Beyond the brilliant front, the church inside was dim, but only so that the light through the windows could be immense and eternal, entering with vast strength and stepping down from heaven onto the receiving floor and laying hands on the willing walls. I’d seen it many mornings but never like it was this morning.
The light walked toward me slow and stately as a king. It touched the bench two ahead of me, and that plank seemed to shake from it. Outside, the sun was seeming to rise of its own in the sky, but it truly seemed that those steps down the aisle were the motive, and the sun was pulled through the window by them. They came to the row just ahead of me and I heard a sigh, or a gasp, and I stayed as still as I could and waited.

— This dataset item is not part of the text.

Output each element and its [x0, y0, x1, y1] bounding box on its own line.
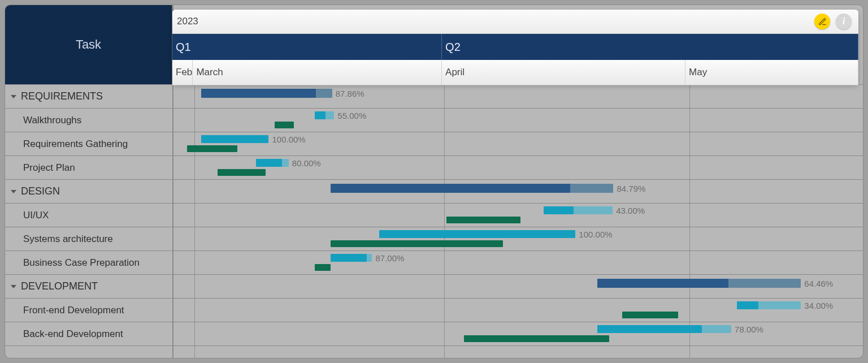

Somewhere in Bern Knipper’s coach was standing in front of an inn or was already a storm driven toward Basel. In Basel’s inn, brooding black across the Square, Caiaphas the magistrate like a barb was pierced into Basel’s skin. In the Watch barracks, Knipper was undisturbed and beyond the disturbance he was the center of. I could see them all, those three: the coach, Caiaphas, and the corpse. The bench ahead was filled with gold whiteness and that purity was coming toward me. And there was something else I saw: my Master’s house, and my Master’s presence inside it, like a fixed stone that the waves of turmoil could only break against.
“Leonhard!” It was Daniel, just come in. “It’s never hard to find you, even if no one else would be where you’d be. I need you, and quick.”
I hesitated; the light was inches away.
“Now, quick, fast!” he said. “Come!”
“I’m coming,” I said and I stood. Daniel needed me.
“What do you want?” I asked, running, and already halfway to his house. I still had buckets in my hands! He was already dressed in his finest.
“For you to hurry.”
We were quick to the Munster Square and his front door, and most of the water I’d pulled spilled on the streets behind us. I left the buckets and what was left in them at the door, and we both bowed our way in. “I’d have been here in an hour.”
“That’s an hour too late.” He took my arm in a tight grip, as if he was above a horrible drop, and I was a tree and his only hold. He pulled me into the dark entrance and to the stairs, more and more urgent.
“What is it?” I said. We scrambled up one floor. He didn’t seem afraid, just determined and frenzied. We climbed a second floor. “What do you want of me?”
We came to the hallway I knew well, but only from Saturdays. This wasn’t Saturday and the hall was decidedly different: it was not a place I should have been.
“Knock on that door,” he said.
It was my door, but not mine when it wasn’t Saturday.
“For what?”
“As if your life depended on it!”
“But who is in—” There was no finishing that question. Daniel beat on the door himself. The house shook with the pounding, enough to wake anyone in it.
“Just break it up,” he said.
He beat again, enough to wake the next house.
“Just stop them,” he said.
The echoes died. In the terrified silence I heard a chair scrape. There were footsteps. The handle rattled and the door opened with an angry jerk.
I was face to face with Master Johann.
And Magistrate Caiaphas was seated at the table behind him.
And Daniel was vanished.
It was a difficult moment. Master Johann was confused to see me as I was to be there at all.
“Master Johann,” I said. I mustered enough confidence to seem that I knew my purpose.
“Yes? What is it?” He was still bewildered, which I knew would last at most very briefly more. But I thought for a moment that he was also distracted, and I realized I was, also, by the third presence.
“I was sent . . .” I didn’t know which word would come next from my lips. I listened closely to hear it. “For Magistrate Caiaphas. I’m sorry—”
My apology was unnecessary, and even unheard. The name I’d uttered had been like a pistol shot. The Magistrate sprang to his feet and Master Johann turned to him in irritation. “Who knows you are here?”
“No one!” he said. “Who sent you?”
“Who sent you, Leonhard?” Master Johann repeated.
I didn’t know who’d sent me. I only knew who’d brought me, but that name wouldn’t be any help. “The Inquisitor,” I said. “I’m his clerk.”
Caiaphas was shaken. “How did he know I was here?”
“I went to the Inn—”
“The innkeeper told you?”
I was more a spectator to my own words even than the other two. “I asked in the stable and a boy said he’d seen you.”